Life, Dorothy Parker once observed, is not one damn thing after another. It's the same damn thing over and over again. Take June 28. On June 28, 1389, the Serbs lost the battle of Kosovo to the invading Muslim Turks, burning the date into the memory of Serb nationalists. On June 28, 1914, a 19 year old Serb nationalist named Gavrilo Princip assassinated the Archduke Ferdinand in Sarajevo, setting off World War I and leading to the deaths of several million people.

On June 28, 1989, a Serbian Communist Party hack named Slobodan Milosevic addressed a million Serbs in Kosovo, telling them in a fiery speech that he would defend Serb interests through war if necessary. And on June 28, 2001, Milosevic was turned over to an international war crimes tribunal in the Hague, where he will stand trial for crimes against humanity.

Despite the merry-go-round circularity of June 28, there is something genuinely new at work here. For the first time in history, a government has turned over a former head of state to stand trial for war crimes. And for the first time, a war crimes and genocide tribunal is dealing with those responsible for mass slaughter around the world.

Last month, for the first time, a jury of 12 civilians sat in judgement on genocide charges, and found several Rwandans guilty of complicity in the ethnic slaughter in Rwanda that took 800,000 lives. The dozen Belgians, sitting in the Hague, found that two Rwandan nuns had not only betrayed several thousand refugees who had come to them for help, but actively helped herd them into buildings where they were burned to death.

This time, 14 judges appointed by the U.N. will sit in judgement of the man who started four Balkan wars and set the wheels in motion for the slaughter of thousands of men, women, and children in Croatia, Bosnia, and Kosovo. Better late than never might be the motto of these courts, since it was the timidity of the Europeans and the Clinton administration and the rabid nationalism of the isolationist right wing in the U.S. and Europe that led to the West sitting by while the bodies in East Africa and the Balkans piled up like firewood.

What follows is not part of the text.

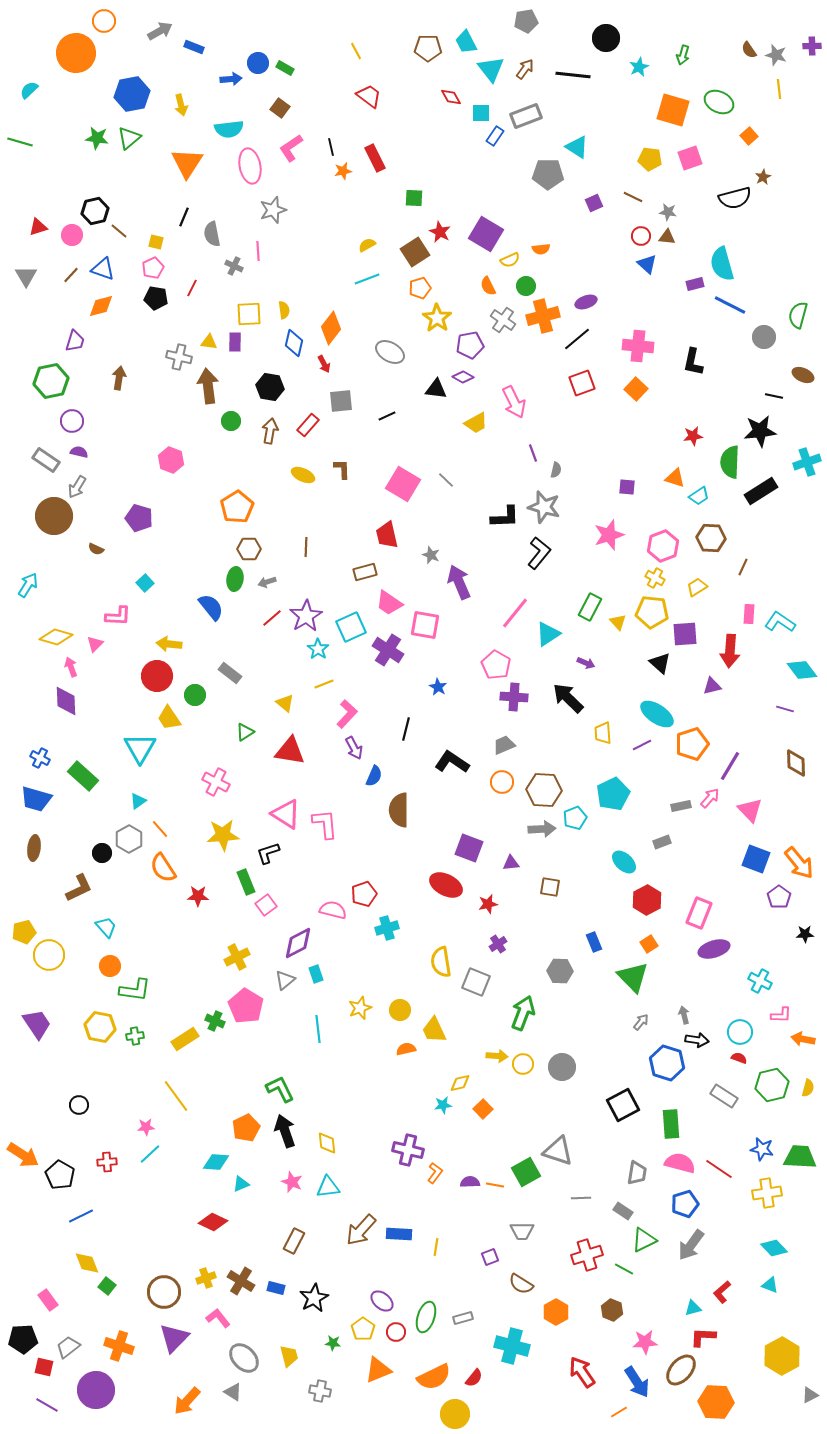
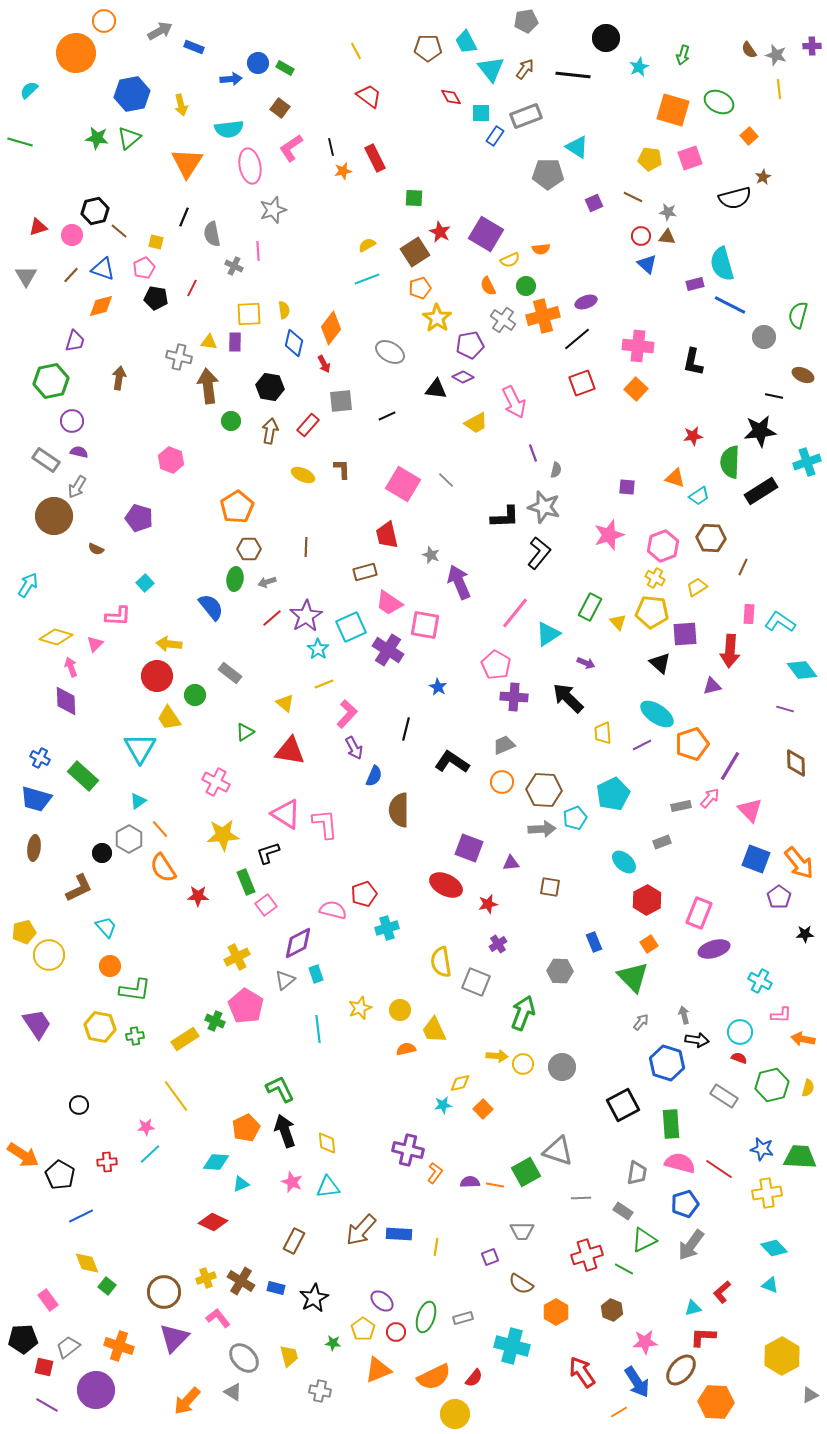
pink pentagon at (153, 268): moved 9 px left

The system still has plenty of kinks in it. The bloodthirsty Idi Amin still sits in splendid isolation in Jeddah, Saudi Arabia. Pol Pot died a broken man in Cambodia without ever having to account for his crimes. Minor warlords around the world still rape and pillage in the name of ethnic purity. But a journey of a thousand miles begins with a single trial.

The biggest loser in all this is the knuckle-dragging fringe worldwide that unites around nationalist throwbacks like Joerg Haider in Austria or Pat Buchanan in the U.S. They hoot and screech against the U.N., waving whatever racist flag they're marching under at the time. It's not just a caucasian disease, either. Third World racist oligarchs like Robert Mugabe of Zimbabwe are preaching isolation, nationalism, and racial purity while raving against "international interference".

After several millenia of ethnic, racial, and religious slaughter in the name of us against them, we finally have a creaky, tentative way of bringing political murderers to justice. In the evolution of humankind, this may rank up there with the first amphibians sniffing oxygen and deciding to give dry land a try.